▶ [PROBLEM TO WORK ON]: Make a verbatim copy of the records; pictures stay out.

▶ [MATERIAL TO PROCESS]:
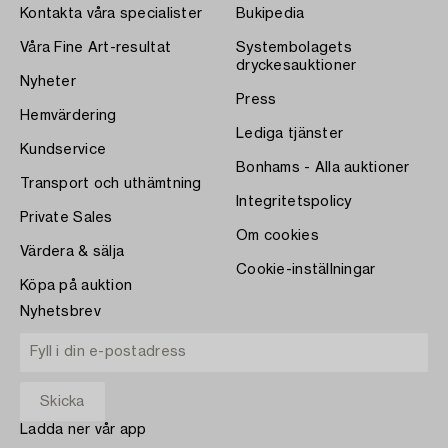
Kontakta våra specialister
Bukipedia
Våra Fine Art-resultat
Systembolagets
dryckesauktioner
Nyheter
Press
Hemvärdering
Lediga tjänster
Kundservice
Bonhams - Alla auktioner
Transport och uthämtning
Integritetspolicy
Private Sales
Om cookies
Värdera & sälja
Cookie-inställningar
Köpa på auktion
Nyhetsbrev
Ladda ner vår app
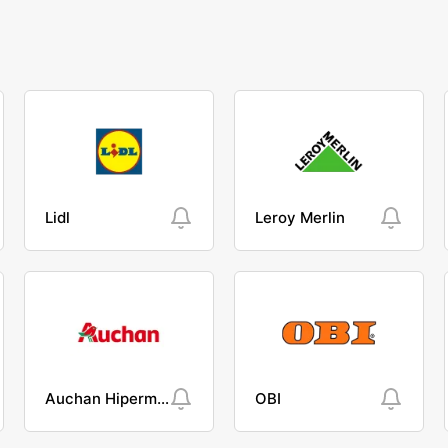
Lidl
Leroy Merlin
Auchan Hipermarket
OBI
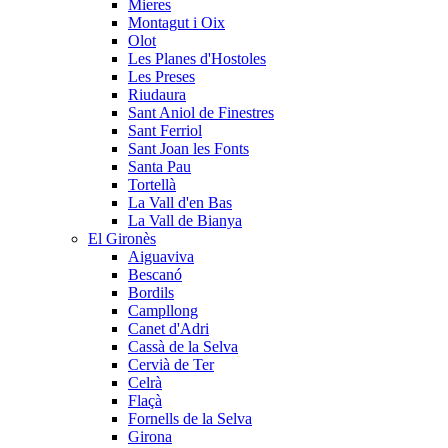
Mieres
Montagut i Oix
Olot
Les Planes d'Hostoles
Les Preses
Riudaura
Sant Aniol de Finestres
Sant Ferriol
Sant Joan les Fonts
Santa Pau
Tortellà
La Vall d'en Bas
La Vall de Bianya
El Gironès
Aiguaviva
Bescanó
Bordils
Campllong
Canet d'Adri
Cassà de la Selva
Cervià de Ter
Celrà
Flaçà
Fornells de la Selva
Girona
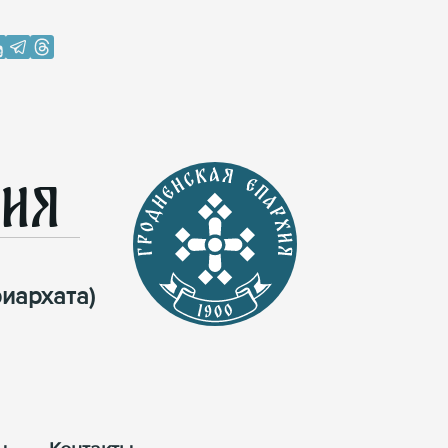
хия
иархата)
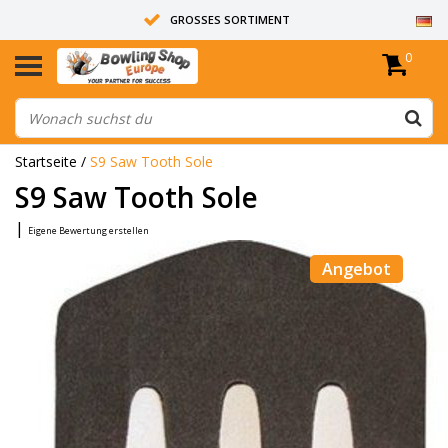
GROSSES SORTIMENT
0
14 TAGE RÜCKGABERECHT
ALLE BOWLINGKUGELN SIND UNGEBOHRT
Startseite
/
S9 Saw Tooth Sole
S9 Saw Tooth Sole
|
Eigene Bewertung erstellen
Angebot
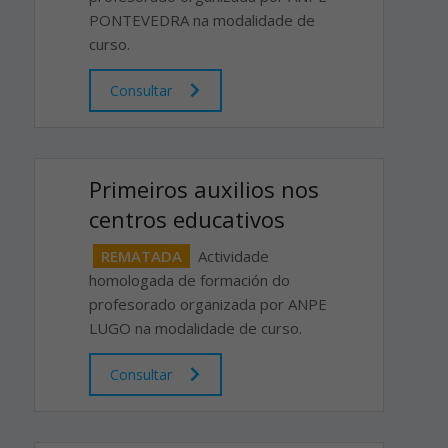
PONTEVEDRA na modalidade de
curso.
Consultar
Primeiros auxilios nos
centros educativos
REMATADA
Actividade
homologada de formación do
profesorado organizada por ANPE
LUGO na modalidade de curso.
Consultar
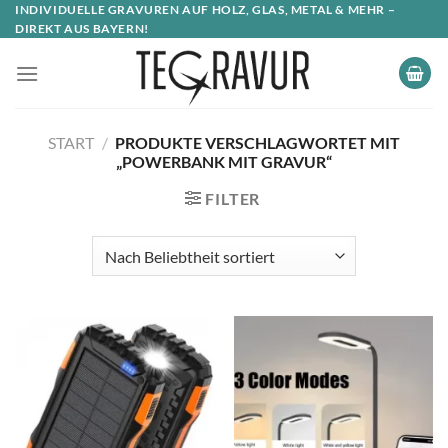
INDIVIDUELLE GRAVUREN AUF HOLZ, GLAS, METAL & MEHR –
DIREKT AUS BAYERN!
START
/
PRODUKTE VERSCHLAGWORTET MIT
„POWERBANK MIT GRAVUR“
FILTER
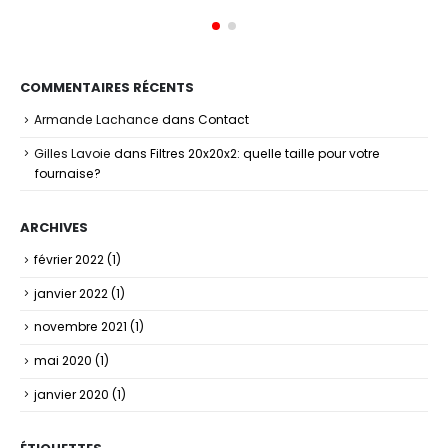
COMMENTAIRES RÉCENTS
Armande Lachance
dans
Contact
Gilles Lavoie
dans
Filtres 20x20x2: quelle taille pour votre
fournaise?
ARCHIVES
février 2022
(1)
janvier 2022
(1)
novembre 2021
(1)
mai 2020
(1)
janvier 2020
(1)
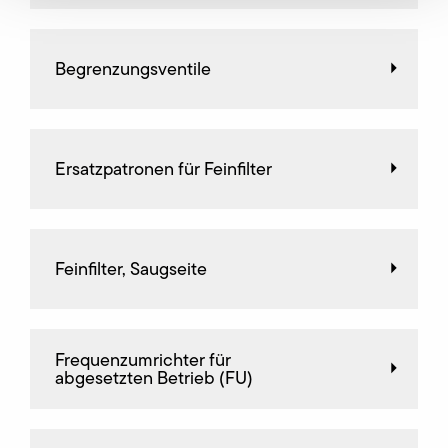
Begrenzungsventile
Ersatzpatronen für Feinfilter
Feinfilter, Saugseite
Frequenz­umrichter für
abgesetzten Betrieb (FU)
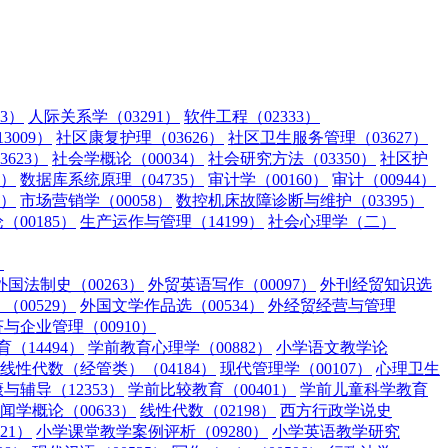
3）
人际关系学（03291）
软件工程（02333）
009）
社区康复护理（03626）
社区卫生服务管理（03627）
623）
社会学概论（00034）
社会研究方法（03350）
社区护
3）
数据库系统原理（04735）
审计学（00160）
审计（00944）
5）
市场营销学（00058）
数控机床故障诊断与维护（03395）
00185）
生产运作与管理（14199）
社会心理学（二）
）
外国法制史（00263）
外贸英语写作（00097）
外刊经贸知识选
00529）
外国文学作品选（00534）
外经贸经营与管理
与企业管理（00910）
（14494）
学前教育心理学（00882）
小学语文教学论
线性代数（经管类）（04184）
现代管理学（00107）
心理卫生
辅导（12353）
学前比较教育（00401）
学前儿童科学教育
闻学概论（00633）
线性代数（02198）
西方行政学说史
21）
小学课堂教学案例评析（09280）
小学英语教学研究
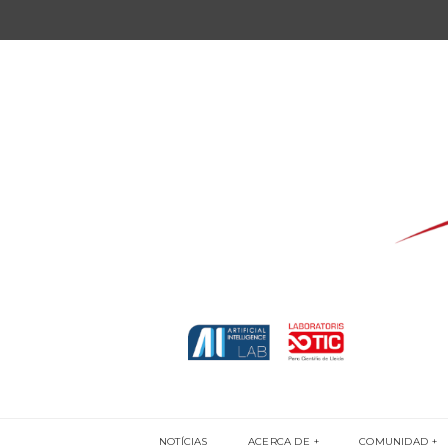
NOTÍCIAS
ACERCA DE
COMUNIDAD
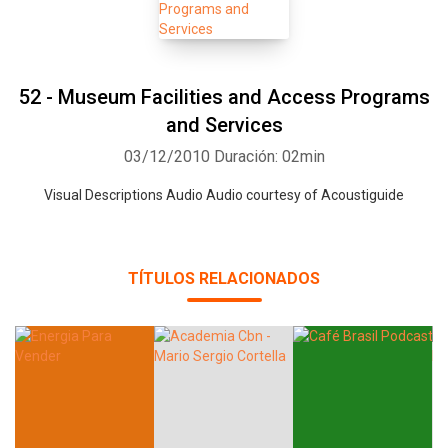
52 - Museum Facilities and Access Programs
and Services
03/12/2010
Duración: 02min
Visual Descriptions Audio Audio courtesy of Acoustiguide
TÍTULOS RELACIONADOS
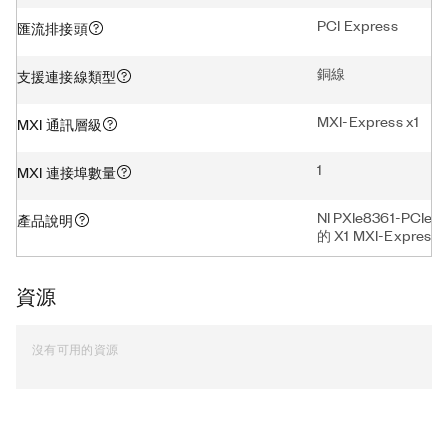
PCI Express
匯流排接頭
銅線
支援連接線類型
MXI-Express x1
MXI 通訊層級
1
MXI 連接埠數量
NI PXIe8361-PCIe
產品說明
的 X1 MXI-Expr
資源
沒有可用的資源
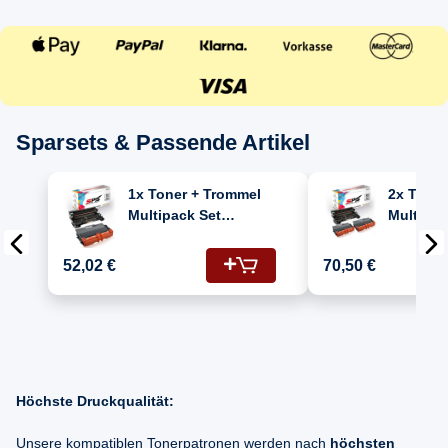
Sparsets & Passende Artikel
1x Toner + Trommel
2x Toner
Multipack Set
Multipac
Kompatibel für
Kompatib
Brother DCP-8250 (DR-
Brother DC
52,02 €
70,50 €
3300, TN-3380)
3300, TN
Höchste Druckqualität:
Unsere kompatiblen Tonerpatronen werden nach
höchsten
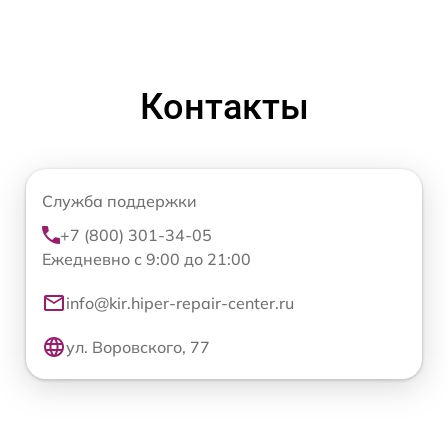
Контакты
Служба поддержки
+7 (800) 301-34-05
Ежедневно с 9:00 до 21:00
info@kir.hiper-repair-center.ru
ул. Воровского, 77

▶ [EXERCISE ANSWER]:
Kontakta våra specialister
Bukipedia
Våra Fine Art-resultat
Systembolagets
dryckesauktioner
Nyheter
Press
Hemvärdering
Lediga tjänster
Kundservice
Bonhams - Alla auktioner
Transport och uthämtning
Integritetspolicy
Private Sales
Om cookies
Värdera & sälja
Cookie-inställningar
Köpa på auktion
Nyhetsbrev
Ladda ner vår app
Lidl
Leroy Merlin
Auchan Hipermarket
OBI
Mieres
Montagut i Oix
Olot
Les Planes d'Hostoles
Les Preses
Riudaura
Sant Aniol de Finestres
Sant Ferriol
Sant Joan les Fonts
Santa Pau
Tortellà
La Vall d'en Bas
La Vall de Bianya
El Gironès
Aiguaviva
Bescanó
Bordils
Campllong
Canet d'Adri
Cassà de la Selva
Cervià de Ter
Celrà
Flaçà
Fornells de la Selva
Girona
хия
иархата)
GROSSES SORTIMENT
0
14 TAGE RÜCKGABERECHT
ALLE BOWLINGKUGELN SIND UNGEBOHRT
Startseite
/
S9 Saw Tooth Sole
S9 Saw Tooth Sole
|
Eigene Bewertung erstellen
Angebot
PONTEVEDRA na modalidade de
curso.
Consultar
Primeiros auxilios nos
centros educativos
REMATADA
Actividade
homologada de formación do
profesorado organizada por ANPE
LUGO na modalidade de curso.
Consultar
INDIVIDUELLE GRAVUREN AUF HOLZ, GLAS, METAL & MEHR –
DIREKT AUS BAYERN!
START
/
PRODUKTE VERSCHLAGWORTET MIT
„POWERBANK MIT GRAVUR“
FILTER
COMMENTAIRES RÉCENTS
Armande Lachance
dans
Contact
Gilles Lavoie
dans
Filtres 20x20x2: quelle taille pour votre
fournaise?
ARCHIVES
février 2022
(1)
janvier 2022
(1)
novembre 2021
(1)
mai 2020
(1)
janvier 2020
(1)
Begrenzungsventile
Ersatzpatronen für Feinfilter
Feinfilter, Saugseite
Frequenz­umrichter für
abgesetzten Betrieb (FU)
3）
人际关系学（03291）
软件工程（02333）
009）
社区康复护理（03626）
社区卫生服务管理（03627）
623）
社会学概论（00034）
社会研究方法（03350）
社区护
3）
数据库系统原理（04735）
审计学（00160）
审计（00944）
5）
市场营销学（00058）
数控机床故障诊断与维护（03395）
00185）
生产运作与管理（14199）
社会心理学（二）
）
外国法制史（00263）
外贸英语写作（00097）
外刊经贸知识选
00529）
外国文学作品选（00534）
外经贸经营与管理
与企业管理（00910）
（14494）
学前教育心理学（00882）
小学语文教学论
线性代数（经管类）（04184）
现代管理学（00107）
心理卫生
辅导（12353）
学前比较教育（00401）
学前儿童科学教育
闻学概论（00633）
线性代数（02198）
西方行政学说史
21）
小学课堂教学案例评析（09280）
小学英语教学研究
NOTÍCIAS
ACERCA DE
COMUNIDAD
52 - Museum Facilities and Access Programs
and Services
03/12/2010
Duración: 02min
Visual Descriptions Audio Audio courtesy of Acoustiguide
TÍTULOS RELACIONADOS
PCI Express
匯流排接頭
銅線
支援連接線類型
MXI-Express x1
MXI 通訊層級
1
MXI 連接埠數量
NI PXIe8361-PCIe
產品說明
的 X1 MXI-Expr
資源
沒有可用的資源
Sparsets & Passende Artikel
1x Toner + Trommel
2x Toner
Multipack Set
Multipac
Kompatibel für
Kompatib
Brother DCP-8250 (DR-
Brother DC
52,02 €
70,50 €
3300, TN-3380)
3300, TN
Höchste Druckqualität:
Unsere kompatiblen Tonerpatronen werden nach
höchsten
Контакты
Служба поддержки
+7 (800) 301-34-05
Ежедневно с 9:00 до 21:00
info@kir.hiper-repair-center.ru
ул. Воровского, 77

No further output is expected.